Saturday, February 28, 2015

A spring by any name will not necessarily feel as sweet.

March 1st is the first day of spring.  Meteorological spring that is.  There are two first days of spring and I had to look up the exact definitions to get the idea clear in my mind. Meteorological seasons are split into four periods each three months long.  These conform to our Gregorian calendar.  Somehow this makes it easier for weather people and statisticians  to compare seasonal statistics and forecasts.  In some parts of the US, meteorological seasons may be accurate but the farther north one goes, the  more inaccurate they seem to be.  

The astronomical seasons are determined by the earth's elliptical orbit around the sun and the first day of spring begins on March 20 (the spring equinox) and runs to June 21. This is the more accurate definition of spring in the north because it is related to the changing orientation of sun which is what drives the warming of the earth. Friday we had the coldest day of the year 25-degrees below zero.  That doesn't sound like three days before spring.  

So tomorrow when all the TV weather forecasters are talking about the first day of spring, I will not pay much attention.  There is something dispiriting about nasty blizzards with a foot of snow which always come in March after the first day of meteorological spring.  I will know it's spring the same way people have known and celebrated for centuries.  Not by a calendar but by the spring equinox.  


This is the tunnel that leads to the bird feeders.



Cold feet.



Where am I and where is the back door?

  Toby serves as my resident groundhog.  If he goes outside and there is snow on the ground, he proclaims it isn't spring yet.  


Wednesday, February 18, 2015

Cold Comfort

It's cold here.  The foot of snow from weeks ago hasn't melted.  I don't usually pay any attention to wind chill numbers.  That's mostly hype the forecasters use to make winter weather sound more extreme and dramatic.   I have to admit, when they start talking about wind chills at 25 degrees below zero, you have to pay attention to that.  When we get a long running streak of weather like this, I start to blame my ancestors.  Why in the world didn't they settle in some nice coastal climate?
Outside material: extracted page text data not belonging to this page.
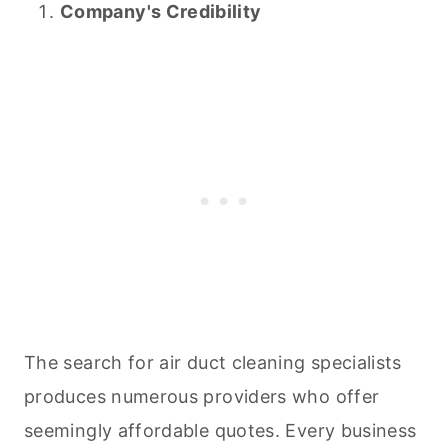
Company's Credibility
The search for air duct
cleaning
specialists
produces numerous providers who offer
seemingly affordable quotes. Every business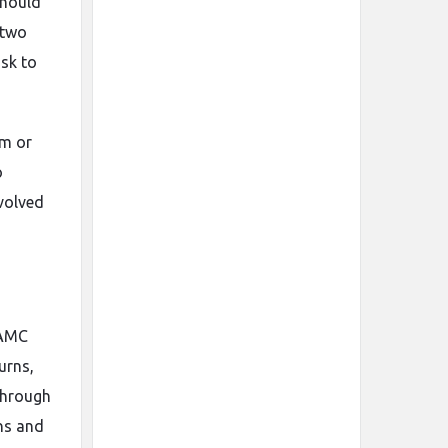
should
 two
isk to
em or
o
nvolved
 AMC
urns,
 through
ons and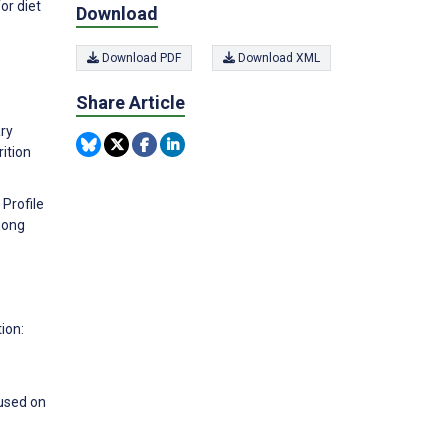
or diet
Download
Download PDF
Download XML
Share Article
ary
rition
 Profile
mong
-
ion:
cused on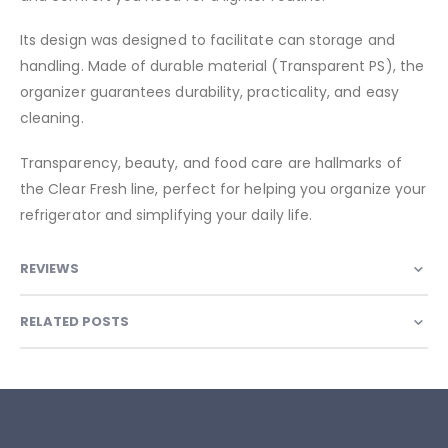
Its design was designed to facilitate can storage and
handling. Made of durable material (Transparent PS), the
organizer guarantees durability, practicality, and easy
cleaning.
Transparency, beauty, and food care are hallmarks of
the Clear Fresh line, perfect for helping you organize your
refrigerator and simplifying your daily life.
REVIEWS
RELATED POSTS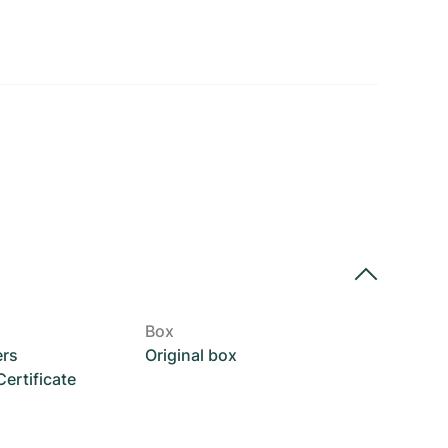
Box
ers
Original box
rtificate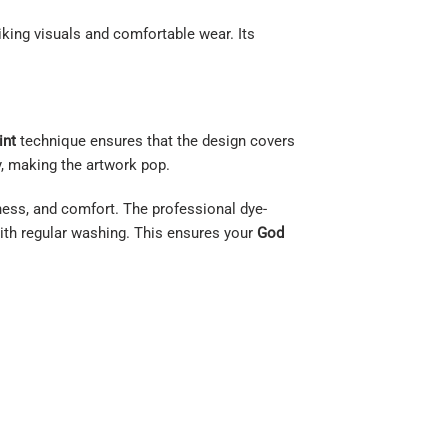
iking visuals and comfortable wear. Its
int
technique ensures that the design covers
, making the artwork pop.
tness, and comfort. The professional dye-
 with regular washing. This ensures your
God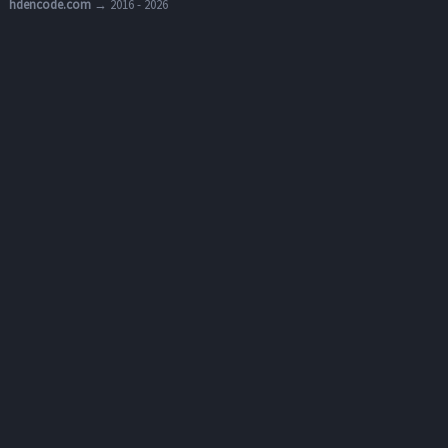
hdencode.com
→ 2016 - 2026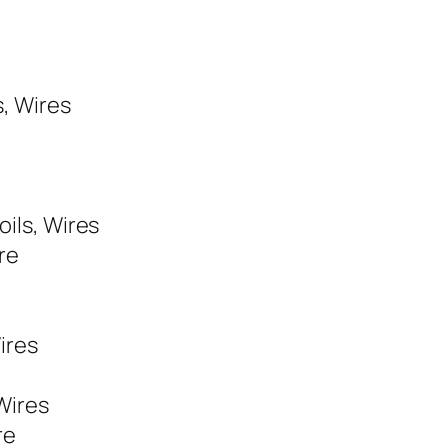
s, Wires
oils, Wires
re
ires
 Wires
re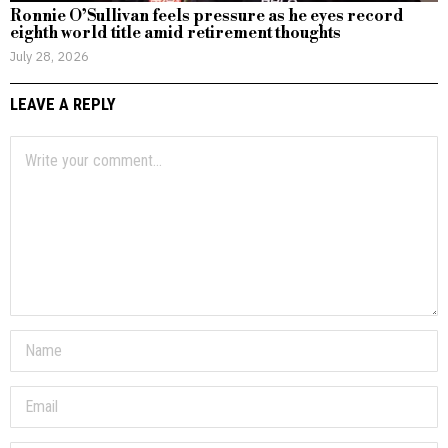
Ronnie O’Sullivan feels pressure as he eyes record
eighth world title amid retirement thoughts
July 28, 2026
LEAVE A REPLY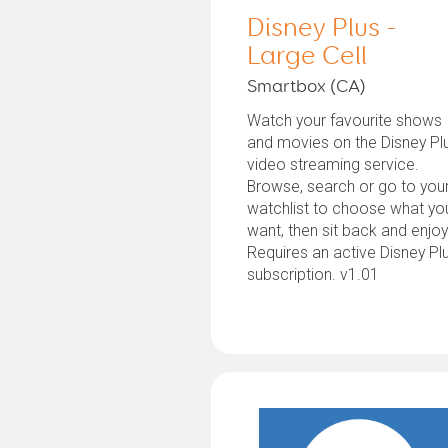
Disney Plus -
Large Cell
Smartbox (CA)
Watch your favourite shows
and movies on the Disney Pl
video streaming service.
Browse, search or go to you
watchlist to choose what yo
want, then sit back and enjoy
Requires an active Disney Pl
subscription. v1.01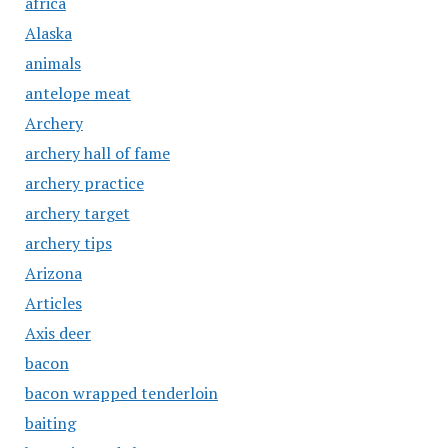
africa
Alaska
animals
antelope meat
Archery
archery hall of fame
archery practice
archery target
archery tips
Arizona
Articles
Axis deer
bacon
bacon wrapped tenderloin
baiting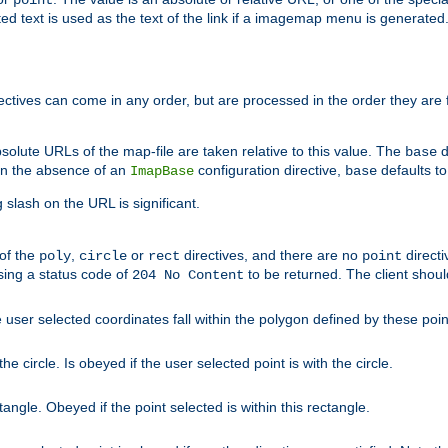
point
 text is used as the text of the link if a imagemap menu is generated. 
rectives can come in any order, but are processed in the order they are
solute URLs of the map-file are taken relative to this value. The
d
base
. In the absence of an
configuration directive,
defaults t
ImapBase
base
ng slash on the URL is significant.
 of the
,
or
directives, and there are no
directi
poly
circle
rect
point
sing a status code of
to be returned. The client shou
204 No Content
 user selected coordinates fall within the polygon defined by these poin
e circle. Is obeyed if the user selected point is with the circle.
ngle. Obeyed if the point selected is within this rectangle.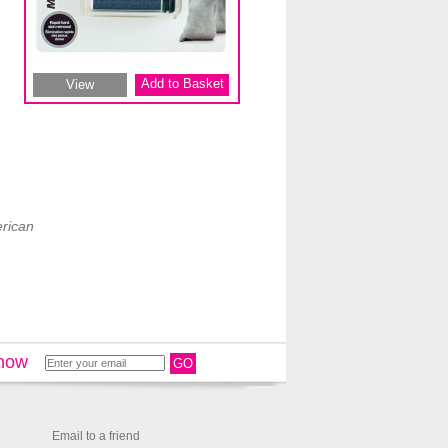
Add to Basket
View
rican
 now
GO
Email to a friend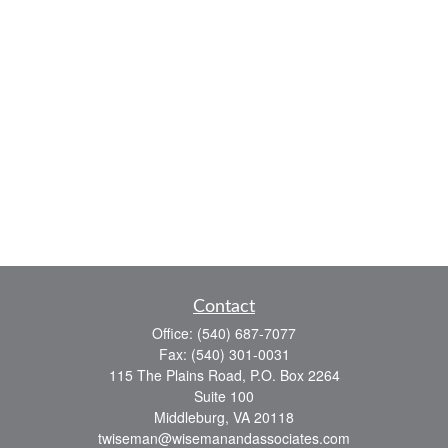
Contact
Office:
(540) 687-7077
Fax:
(540) 301-0031
115 The Plains Road, P.O. Box 2264
Suite 100
Middleburg,
VA
20118
twiseman@wisemanandassociates.com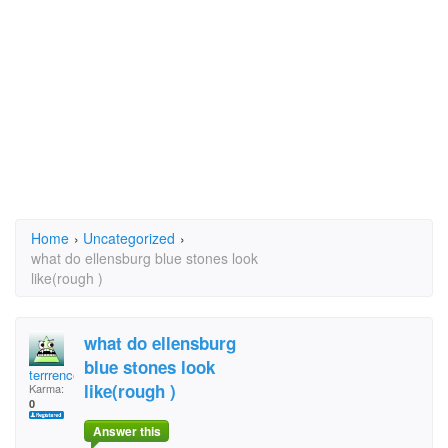
Home
›
Uncategorized
›
what do ellensburg blue stones look
like(rough )
what do ellensburg
blue stones look
terrrence
like(rough )
Karma:
0
Answer this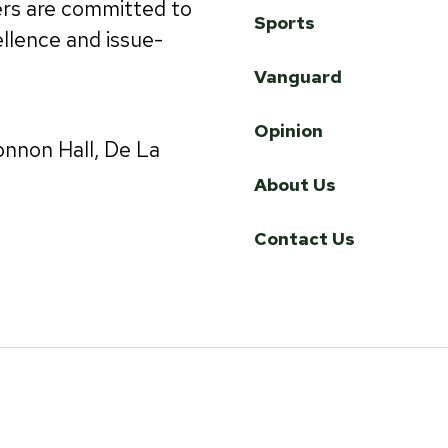
ers are committed to
Sports
ellence and issue-
Vanguard
Opinion
onnon Hall, De La
About Us
Contact Us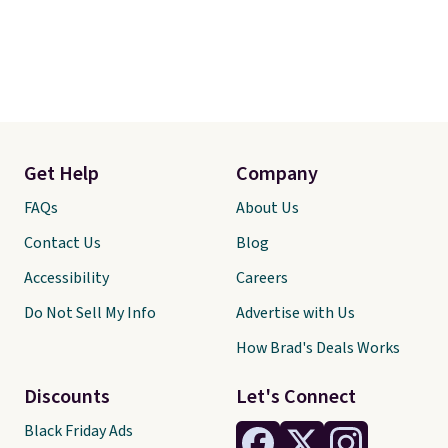
Get Help
Company
FAQs
About Us
Contact Us
Blog
Accessibility
Careers
Do Not Sell My Info
Advertise with Us
How Brad's Deals Works
Discounts
Let's Connect
Black Friday Ads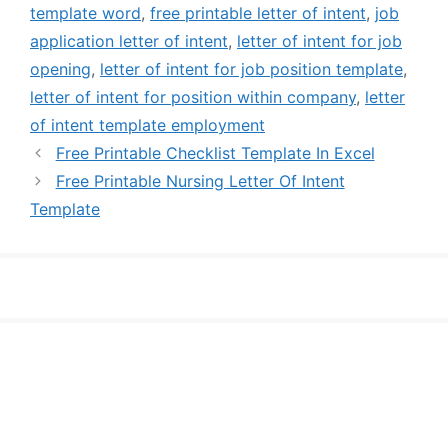
template word
,
free printable letter of intent
,
job
application letter of intent
,
letter of intent for job
opening
,
letter of intent for job position template
,
letter of intent for position within company
,
letter
of intent template employment
Free Printable Checklist Template In Excel
Free Printable Nursing Letter Of Intent
Template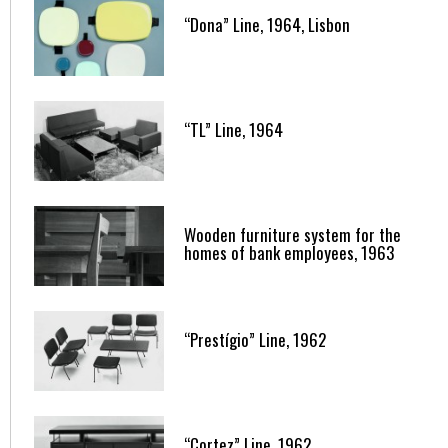
“Dona” Line, 1964, Lisbon
“TL” Line, 1964
Wooden furniture system for the
homes of bank employees, 1963
“Prestígio” Line, 1962
“Cortez” Line, 1962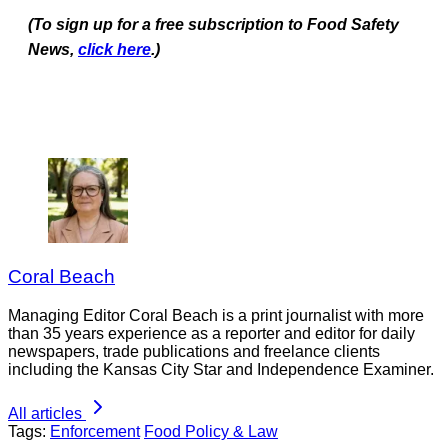
(To sign up for a free subscription to Food Safety
News,
click here
.)
Coral Beach
Managing Editor Coral Beach is a print journalist with more
than 35 years experience as a reporter and editor for daily
newspapers, trade publications and freelance clients
including the Kansas City Star and Independence Examiner.
All articles
Tags:
Enforcement
Food Policy & Law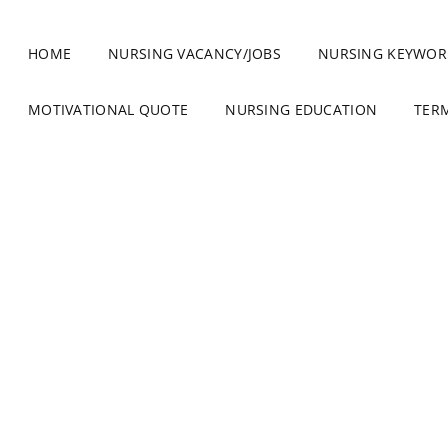
HOME
NURSING VACANCY/JOBS
NURSING KEYWOR
MOTIVATIONAL QUOTE
NURSING EDUCATION
TER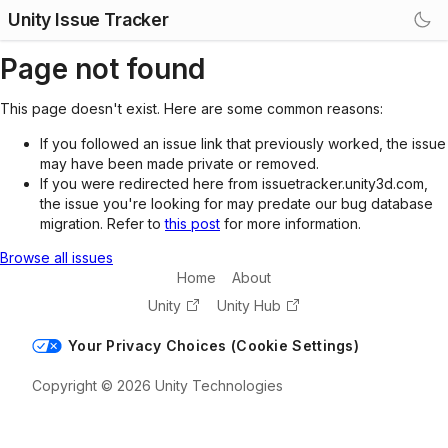
Unity Issue Tracker
Page not found
This page doesn't exist. Here are some common reasons:
If you followed an issue link that previously worked, the issue
may have been made private or removed.
If you were redirected here from issuetracker.unity3d.com,
the issue you're looking for may predate our bug database
migration. Refer to
this post
for more information.
Browse all issues
Home
About
Unity
Unity Hub
Your Privacy Choices (Cookie Settings)
Copyright © 2026 Unity Technologies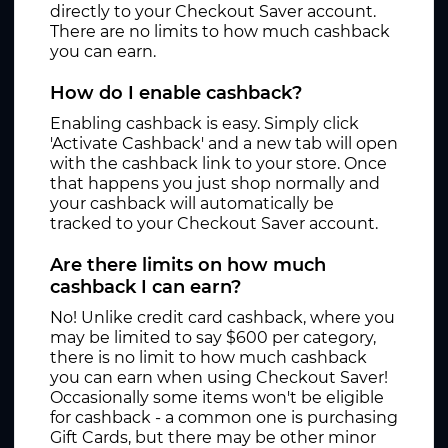
directly to your Checkout Saver account.
There are no limits to how much cashback
you can earn.
How do I enable cashback?
Enabling cashback is easy. Simply click
'Activate Cashback' and a new tab will open
with the cashback link to your store. Once
that happens you just shop normally and
your cashback will automatically be
tracked to your Checkout Saver account.
Are there limits on how much
cashback I can earn?
No! Unlike credit card cashback, where you
may be limited to say $600 per category,
there is no limit to how much cashback
you can earn when using Checkout Saver!
Occasionally some items won't be eligible
for cashback - a common one is purchasing
Gift Cards, but there may be other minor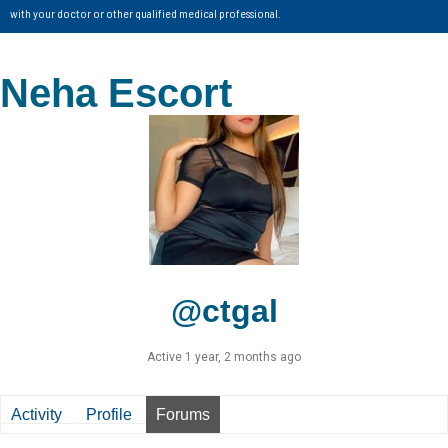
with your doctor or other qualified medical professional.
Neha Escort
@ctgal
Active 1 year, 2 months ago
Activity
Profile
Forums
It's northern Illinois and it's winter and it could be worse. We just need to get through the rest of February and the first three weeks of March.

Here are scenes from around the farm.  Can you guess what the first picture is?




 Below the yard north of the house 

Below the pasture east of the house.

Actual temperatures below.  



Thursday, February 12, 2015

A Poor Wayfaring Stranger





It was early morning a week before Thanksgiving.  I glanced at the indoor, outdoor thermometer beside the back door, 67 degrees inside 4 degrees outside.  I pushed open the door.  The dogs saw it before I did.  Something little and black streaking across the yard and into the barn.  The dogs were close behind but the barn door was partly closed and the dogs were too big.  It took me a few seconds to identify what I’d seen.  No squirrel, or rabbit, or possum or raccoon.  A kitten. 

What was a kitten doing more than a mile from the nearest house on a bitter cold November morning?  I searched the barn but the kitten was well hidden and wouldn’t come out.  I found the live trap and set it up in the barn bated with cat kibble.  An hour later the trap was sprung and a frightened kitten was inside.

I doubted if the kitten had walked across a mile or more of frozen corn stubble to get to my farm so the only explanation was that some good and kind animal lover had dumped her out of their car to die alone outside in the cold.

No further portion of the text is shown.